[Start of section]
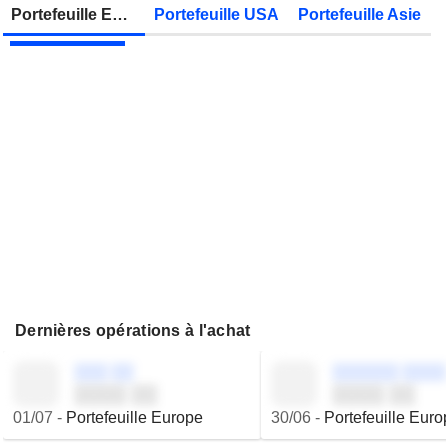
Zonebourse.
Portefeuille Europe
Portefeuille USA
Portefeuille Asie
VIEL & CIE
Publication des résultats - Q2 2026
Dernières opérations à l'achat
░░░ ░░
░░░░░░ ░░░░
░░░░ ░░
░░░░ ░░
01/07
-
Portefeuille Europe
30/06
-
Portefeuille Euro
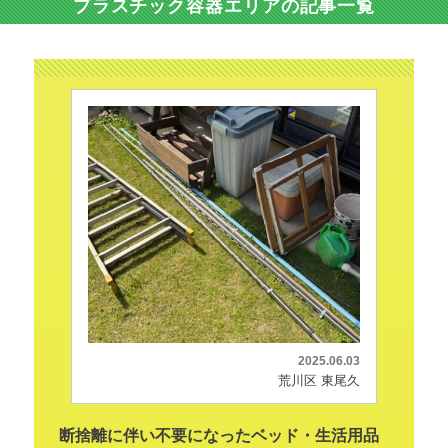
プラスチック容器エリアの記事一覧
2025.06.03
荒川区 東尾久
断捨離に伴い不要になったベッド・生活用品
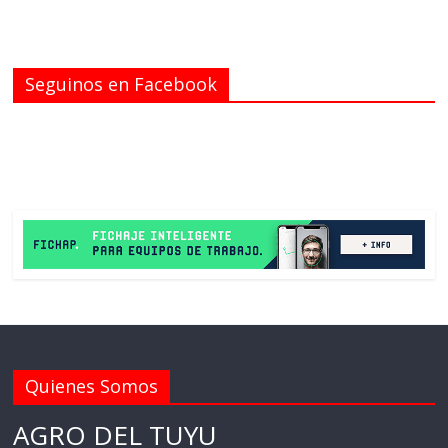
Seguinos en Facebook
Quienes Somos
AGRO DEL TUYU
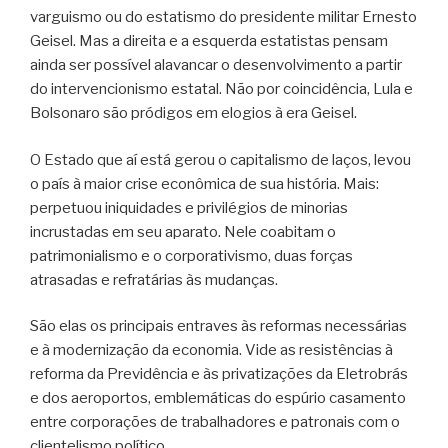
varguismo ou do estatismo do presidente militar Ernesto
Geisel. Mas a direita e a esquerda estatistas pensam
ainda ser possível alavancar o desenvolvimento a partir
do intervencionismo estatal. Não por coincidência, Lula e
Bolsonaro são pródigos em elogios à era Geisel.
O Estado que aí está gerou o capitalismo de laços, levou
o país à maior crise econômica de sua história. Mais:
perpetuou iniquidades e privilégios de minorias
incrustadas em seu aparato. Nele coabitam o
patrimonialismo e o corporativismo, duas forças
atrasadas e refratárias às mudanças.
São elas os principais entraves às reformas necessárias
e à modernização da economia. Vide as resistências à
reforma da Previdência e às privatizações da Eletrobrás
e dos aeroportos, emblemáticas do espúrio casamento
entre corporações de trabalhadores e patronais com o
clientelismo político.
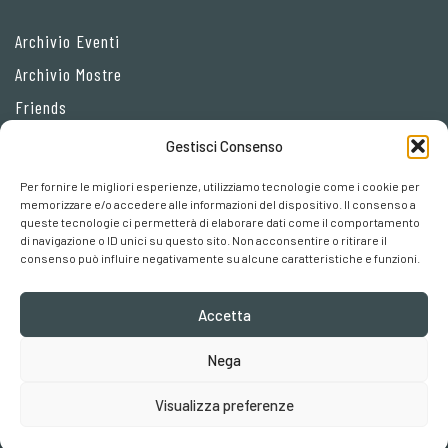
Archivio Eventi
Archivio Mostre
Friends
Gestisci Consenso
Privacy Policy
Per fornire le migliori esperienze, utilizziamo tecnologie come i cookie per
Cookie policy
memorizzare e/o accedere alle informazioni del dispositivo. Il consenso a
queste tecnologie ci permetterà di elaborare dati come il comportamento
Preferenze cookies
di navigazione o ID unici su questo sito. Non acconsentire o ritirare il
consenso può influire negativamente su alcune caratteristiche e funzioni.
Accetta
Nega
Robertaebasta® di Roberta Tagliavini p. iva 03457110157
Visualizza preferenze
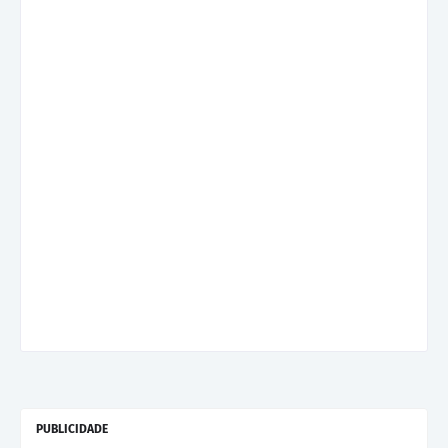
PUBLICIDADE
[End of section]
**What you are asked to do**
Only the lines from the start of the records to the one containing "reforma da Previdência" should be repeated, exactly and with both ends kept; drop any pictures.

**Exercise result**
Zonebourse.
Portefeuille Europe
Portefeuille USA
Portefeuille Asie
VIEL & CIE
Publication des résultats - Q2 2026
Dernières opérations à l'achat
░░░ ░░
░░░░░░ ░░░░
░░░░ ░░
░░░░ ░░
01/07
-
Portefeuille Europe
30/06
-
Portefeuille Euro
プラスチック容器エリアの記事一覧
2025.06.03
荒川区 東尾久
断捨離に伴い不要になったベッド・生活用品
Seguinos en Facebook
Quienes Somos
AGRO DEL TUYU
varguismo ou do estatismo do presidente militar Ernesto
Geisel. Mas a direita e a esquerda estatistas pensam
ainda ser possível alavancar o desenvolvimento a partir
do intervencionismo estatal. Não por coincidência, Lula e
Bolsonaro são pródigos em elogios à era Geisel.
O Estado que aí está gerou o capitalismo de laços, levou
o país à maior crise econômica de sua história. Mais:
perpetuou iniquidades e privilégios de minorias
incrustadas em seu aparato. Nele coabitam o
patrimonialismo e o corporativismo, duas forças
atrasadas e refratárias às mudanças.
São elas os principais entraves às reformas necessárias
e à modernização da economia. Vide as resistências à
reforma da Previdência e às privatizações da Eletrobrás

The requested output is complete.